Share your dilemmas and get honest opinions from other Mumsnetters.

to wonder if doing it alone is easier alone than more people like to admit?

116 replies

biancsa · 09/07/2023 20:10

I’m a mum to dd 4. My DH and I divorced when she was 20 months. He was a present and good dad to DD and so supportive of me. I do miss the family unit. However…

What surprised me was that parenting became ‘simpler’ for me when it was just me. Since the divorce I’ve been given the sad eyes a lot about how I’m coping alone as a single parent and I find it curious? Does anyone else find it easier?! I have a routine for DD that is never disturbed. The house can be messy but it’s all my mess so I still know where things are and nothing is ever moved. I don’t have to discuss what’s happening or what we are doing or factor another person in, so we just get on with it. We are never late to events or parties, we are organised and things run smoothly… much more so than when I had to share a house with exdh. Mealtimes are easy, nothing ever feels chaotic. I do miss exdh at times, in terms of discussing things about DD or just when i want an hour to myself, but day to day I definitely find life simpler to parent, even though he was very hands on. Is this just me? I was terrified of being single but motherhood really has been easier.

OP posts:
Hotterthanhades · 11/07/2023 22:26

I would completely agree. It’s one of the big secrets that no-one really admits to- I think sole parenting is so much easier!

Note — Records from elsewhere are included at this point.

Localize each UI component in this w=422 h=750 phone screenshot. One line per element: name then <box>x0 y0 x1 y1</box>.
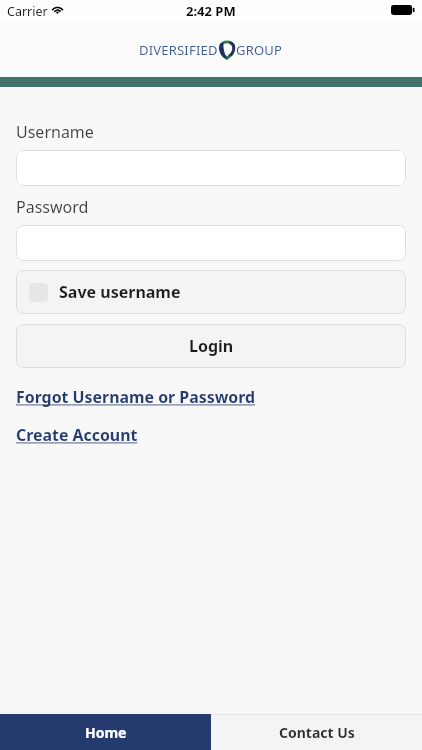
staticText: Create Account <box>16 424 138 446</box>
other: Battery full <box>391 5 415 16</box>
staticText: GROUP <box>236 41 283 59</box>
staticText: Carrier <box>7 3 48 20</box>
staticText: 2:42 PM <box>186 2 236 20</box>
button[interactable]: Login <box>16 324 406 368</box>
staticText: Contact Us <box>279 723 355 742</box>
staticText: Login <box>189 335 234 357</box>
staticText: Save username <box>59 281 181 303</box>
button[interactable]: Save username checkbox <box>16 270 406 314</box>
other: Wi-Fi signal <box>51 5 64 14</box>
button[interactable]: Create Account <box>16 424 138 446</box>
staticText: DIVERSIFIED <box>139 41 218 59</box>
button[interactable]: Contact Us <box>211 714 422 750</box>
staticText: Username <box>16 121 94 143</box>
staticText: Forgot Username or Password <box>16 386 256 408</box>
button[interactable]: Forgot Username or Password <box>16 386 256 408</box>
staticText: Password <box>16 196 89 218</box>
staticText: Home <box>85 723 127 742</box>
button[interactable]: Username input field <box>16 150 406 186</box>
button[interactable]: Password input field <box>16 225 406 261</box>
button[interactable]: Home <box>0 714 211 750</box>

The only hassle I get is occasionally from my ex because he is a complete twat. As an abusive person, he doesn’t change, but at least he’s out of the house.

MaxwellCat · 11/07/2023 22:29

wholivesondrurylane · 11/07/2023 17:31

l like to do what l want and when l want. Stress free.

I am always puzzled why having a partner would stop this. It's the opposite for me!

Same here i never understand when people say this i can only assume they were in abusive / controlling relationships as that's not normal and I've never not been able to do what I want even in a relationship so it would be easier in that sense than with a controlling man

Anxioys · 11/07/2023 22:33

It's easier in many cases because the man was an effective child. It's not all men, but if you have a bit of money and resource, you don't have to deal with the mental load of having someone lazy or unsupportive.

jejija · 11/07/2023 22:56

It might also be that parenting gets much easier as your child grows. I found my kids much easier after around 20 months when the baby stuff was mainly over… which is also when you started doing it alone, and you only have one child so parenting is lots easier than if you have multiples.
I have found the majority of the difficulty of parenting has come from the juggle of having 3 kids and stuff happening at the same time and needing my DH to help with the juggle!
last week it was just me and DD (4) for the afternoon and it was a doddle!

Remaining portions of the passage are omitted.